DATA LISTING:
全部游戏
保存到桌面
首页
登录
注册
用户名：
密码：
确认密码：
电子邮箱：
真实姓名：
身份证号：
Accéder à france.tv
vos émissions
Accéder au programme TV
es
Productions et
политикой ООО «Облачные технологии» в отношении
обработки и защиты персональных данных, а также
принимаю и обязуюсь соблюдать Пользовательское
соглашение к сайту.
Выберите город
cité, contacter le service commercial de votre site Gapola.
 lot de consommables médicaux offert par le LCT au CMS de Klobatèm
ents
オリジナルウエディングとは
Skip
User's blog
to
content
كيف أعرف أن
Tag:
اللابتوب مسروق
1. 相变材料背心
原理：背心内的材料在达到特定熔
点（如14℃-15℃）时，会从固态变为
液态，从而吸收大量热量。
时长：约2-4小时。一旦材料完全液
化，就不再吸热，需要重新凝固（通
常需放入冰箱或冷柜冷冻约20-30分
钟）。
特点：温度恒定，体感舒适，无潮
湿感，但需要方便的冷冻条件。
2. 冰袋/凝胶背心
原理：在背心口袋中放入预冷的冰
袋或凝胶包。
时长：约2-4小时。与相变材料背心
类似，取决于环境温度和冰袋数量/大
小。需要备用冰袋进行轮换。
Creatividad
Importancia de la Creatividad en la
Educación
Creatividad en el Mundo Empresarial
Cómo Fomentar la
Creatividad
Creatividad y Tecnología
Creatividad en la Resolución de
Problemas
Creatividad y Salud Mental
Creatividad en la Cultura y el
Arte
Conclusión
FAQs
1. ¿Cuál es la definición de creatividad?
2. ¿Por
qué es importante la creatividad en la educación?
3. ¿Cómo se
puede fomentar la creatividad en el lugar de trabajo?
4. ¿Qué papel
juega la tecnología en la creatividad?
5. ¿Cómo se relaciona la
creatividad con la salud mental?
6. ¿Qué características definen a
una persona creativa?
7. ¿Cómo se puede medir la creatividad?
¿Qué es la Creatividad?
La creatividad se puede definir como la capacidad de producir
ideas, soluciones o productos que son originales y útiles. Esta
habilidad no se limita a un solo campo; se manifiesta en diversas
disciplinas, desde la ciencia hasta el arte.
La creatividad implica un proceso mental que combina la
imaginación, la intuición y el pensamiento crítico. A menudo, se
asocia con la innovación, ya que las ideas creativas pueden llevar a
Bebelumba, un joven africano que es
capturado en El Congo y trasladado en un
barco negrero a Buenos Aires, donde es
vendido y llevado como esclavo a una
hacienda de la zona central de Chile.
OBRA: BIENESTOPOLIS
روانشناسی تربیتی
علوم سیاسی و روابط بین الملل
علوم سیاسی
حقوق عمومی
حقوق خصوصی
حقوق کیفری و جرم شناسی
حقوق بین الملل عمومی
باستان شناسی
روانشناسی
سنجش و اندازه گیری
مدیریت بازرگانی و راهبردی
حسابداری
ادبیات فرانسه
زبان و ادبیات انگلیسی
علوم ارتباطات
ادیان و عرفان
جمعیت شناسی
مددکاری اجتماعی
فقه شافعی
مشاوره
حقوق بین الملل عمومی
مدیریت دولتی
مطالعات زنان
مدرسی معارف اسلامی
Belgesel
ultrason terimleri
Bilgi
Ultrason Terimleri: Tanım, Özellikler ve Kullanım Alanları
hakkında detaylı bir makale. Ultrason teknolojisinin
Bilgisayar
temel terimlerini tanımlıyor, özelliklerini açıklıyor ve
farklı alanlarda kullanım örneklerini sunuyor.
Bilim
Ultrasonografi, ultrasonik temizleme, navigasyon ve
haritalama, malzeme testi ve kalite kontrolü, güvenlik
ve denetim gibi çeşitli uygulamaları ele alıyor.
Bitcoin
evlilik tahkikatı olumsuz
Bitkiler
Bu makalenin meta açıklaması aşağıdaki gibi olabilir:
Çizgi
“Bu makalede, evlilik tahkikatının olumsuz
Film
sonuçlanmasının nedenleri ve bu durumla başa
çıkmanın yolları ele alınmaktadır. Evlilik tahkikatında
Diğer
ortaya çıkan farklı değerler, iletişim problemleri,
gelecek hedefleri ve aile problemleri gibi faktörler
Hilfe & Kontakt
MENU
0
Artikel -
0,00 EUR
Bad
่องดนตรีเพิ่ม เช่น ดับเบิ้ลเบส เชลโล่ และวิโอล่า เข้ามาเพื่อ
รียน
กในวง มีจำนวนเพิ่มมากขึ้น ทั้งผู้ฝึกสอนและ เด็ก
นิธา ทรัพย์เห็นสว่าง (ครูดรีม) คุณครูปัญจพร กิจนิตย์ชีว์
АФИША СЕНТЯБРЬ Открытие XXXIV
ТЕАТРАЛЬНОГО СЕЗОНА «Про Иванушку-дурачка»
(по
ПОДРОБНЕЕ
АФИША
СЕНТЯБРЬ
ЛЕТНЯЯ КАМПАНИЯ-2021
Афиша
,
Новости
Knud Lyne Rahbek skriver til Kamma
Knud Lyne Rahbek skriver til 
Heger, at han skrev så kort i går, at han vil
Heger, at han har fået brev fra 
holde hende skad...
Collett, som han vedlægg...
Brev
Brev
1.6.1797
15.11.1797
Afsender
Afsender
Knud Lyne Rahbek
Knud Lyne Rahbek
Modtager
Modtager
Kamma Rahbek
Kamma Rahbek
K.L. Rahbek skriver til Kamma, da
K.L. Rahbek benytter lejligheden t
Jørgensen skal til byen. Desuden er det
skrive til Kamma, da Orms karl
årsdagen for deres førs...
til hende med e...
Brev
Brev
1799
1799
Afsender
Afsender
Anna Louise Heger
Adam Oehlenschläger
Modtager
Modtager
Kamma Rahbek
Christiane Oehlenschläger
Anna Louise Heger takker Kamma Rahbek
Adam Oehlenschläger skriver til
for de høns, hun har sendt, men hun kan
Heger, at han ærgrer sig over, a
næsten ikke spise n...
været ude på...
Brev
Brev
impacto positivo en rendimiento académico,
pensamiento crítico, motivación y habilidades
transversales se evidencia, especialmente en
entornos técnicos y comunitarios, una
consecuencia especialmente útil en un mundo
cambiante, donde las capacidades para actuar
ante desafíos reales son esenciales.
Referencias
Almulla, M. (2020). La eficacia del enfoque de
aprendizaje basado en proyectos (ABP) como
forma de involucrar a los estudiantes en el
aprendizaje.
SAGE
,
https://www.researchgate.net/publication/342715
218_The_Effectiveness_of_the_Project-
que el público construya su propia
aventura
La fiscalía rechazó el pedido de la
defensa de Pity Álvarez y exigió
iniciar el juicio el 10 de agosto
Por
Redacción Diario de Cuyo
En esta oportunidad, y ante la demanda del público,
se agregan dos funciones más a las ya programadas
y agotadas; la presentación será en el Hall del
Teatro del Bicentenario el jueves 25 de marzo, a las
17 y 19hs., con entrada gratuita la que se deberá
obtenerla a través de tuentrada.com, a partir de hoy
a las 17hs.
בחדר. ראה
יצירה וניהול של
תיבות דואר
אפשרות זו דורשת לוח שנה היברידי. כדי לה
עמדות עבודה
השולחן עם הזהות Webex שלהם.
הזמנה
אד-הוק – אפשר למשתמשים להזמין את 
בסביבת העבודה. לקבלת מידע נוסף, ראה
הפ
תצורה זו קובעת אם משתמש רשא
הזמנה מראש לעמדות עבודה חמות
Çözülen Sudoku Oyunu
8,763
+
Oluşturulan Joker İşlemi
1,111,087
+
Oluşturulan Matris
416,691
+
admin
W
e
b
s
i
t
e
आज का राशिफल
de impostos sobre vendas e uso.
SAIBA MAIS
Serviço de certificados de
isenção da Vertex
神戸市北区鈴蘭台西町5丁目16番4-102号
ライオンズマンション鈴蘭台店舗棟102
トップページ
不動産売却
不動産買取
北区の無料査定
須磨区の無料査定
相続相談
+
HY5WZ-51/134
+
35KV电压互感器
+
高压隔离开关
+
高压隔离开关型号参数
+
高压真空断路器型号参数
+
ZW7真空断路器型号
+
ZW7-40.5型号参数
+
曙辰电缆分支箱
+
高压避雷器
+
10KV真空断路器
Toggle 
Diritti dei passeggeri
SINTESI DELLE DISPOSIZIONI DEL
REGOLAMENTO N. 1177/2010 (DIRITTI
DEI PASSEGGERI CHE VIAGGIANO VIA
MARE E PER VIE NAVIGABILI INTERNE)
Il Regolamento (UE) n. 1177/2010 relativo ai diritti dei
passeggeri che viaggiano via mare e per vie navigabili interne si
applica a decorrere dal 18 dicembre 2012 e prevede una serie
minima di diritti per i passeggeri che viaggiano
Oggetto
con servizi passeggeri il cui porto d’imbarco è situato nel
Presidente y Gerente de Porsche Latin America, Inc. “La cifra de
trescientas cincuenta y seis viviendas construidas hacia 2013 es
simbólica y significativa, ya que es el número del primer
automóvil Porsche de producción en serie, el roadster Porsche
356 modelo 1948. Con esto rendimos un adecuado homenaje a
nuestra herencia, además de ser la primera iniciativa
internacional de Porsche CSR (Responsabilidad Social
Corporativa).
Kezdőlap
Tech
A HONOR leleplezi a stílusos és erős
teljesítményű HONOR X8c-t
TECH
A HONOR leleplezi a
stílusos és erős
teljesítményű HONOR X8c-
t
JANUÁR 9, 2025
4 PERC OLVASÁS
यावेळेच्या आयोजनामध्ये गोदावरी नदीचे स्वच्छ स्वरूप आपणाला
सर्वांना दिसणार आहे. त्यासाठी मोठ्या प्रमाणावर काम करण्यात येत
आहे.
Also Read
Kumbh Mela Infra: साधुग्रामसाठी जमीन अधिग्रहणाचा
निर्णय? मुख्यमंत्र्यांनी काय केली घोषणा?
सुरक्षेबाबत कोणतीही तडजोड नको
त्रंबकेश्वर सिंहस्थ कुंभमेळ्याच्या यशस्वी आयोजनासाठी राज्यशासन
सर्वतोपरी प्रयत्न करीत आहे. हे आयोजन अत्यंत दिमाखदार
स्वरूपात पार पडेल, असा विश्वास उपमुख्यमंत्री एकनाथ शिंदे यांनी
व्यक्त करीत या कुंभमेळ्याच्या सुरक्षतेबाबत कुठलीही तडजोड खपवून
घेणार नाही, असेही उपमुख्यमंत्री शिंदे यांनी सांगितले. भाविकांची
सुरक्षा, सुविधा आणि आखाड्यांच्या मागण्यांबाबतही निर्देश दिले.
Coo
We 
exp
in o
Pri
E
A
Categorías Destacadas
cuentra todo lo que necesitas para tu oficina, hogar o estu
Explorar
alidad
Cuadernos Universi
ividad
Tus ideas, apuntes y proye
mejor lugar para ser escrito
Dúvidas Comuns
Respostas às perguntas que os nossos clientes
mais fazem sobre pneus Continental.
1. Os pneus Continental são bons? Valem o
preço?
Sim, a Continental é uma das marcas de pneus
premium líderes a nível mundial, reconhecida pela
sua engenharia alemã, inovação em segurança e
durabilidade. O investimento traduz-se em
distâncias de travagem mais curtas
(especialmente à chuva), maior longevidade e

TASK DETAILS: The first line of the listing above through the line containing "принимаю и обязуюсь": print exactly that, both ends included.

WRITTEN REPLY:
全部游戏
保存到桌面
首页
登录
注册
用户名：
密码：
确认密码：
电子邮箱：
真实姓名：
身份证号：
Accéder à france.tv
vos émissions
Accéder au programme TV
es
Productions et
политикой ООО «Облачные технологии» в отношении
обработки и защиты персональных данных, а также
принимаю и обязуюсь соблюдать Пользовательское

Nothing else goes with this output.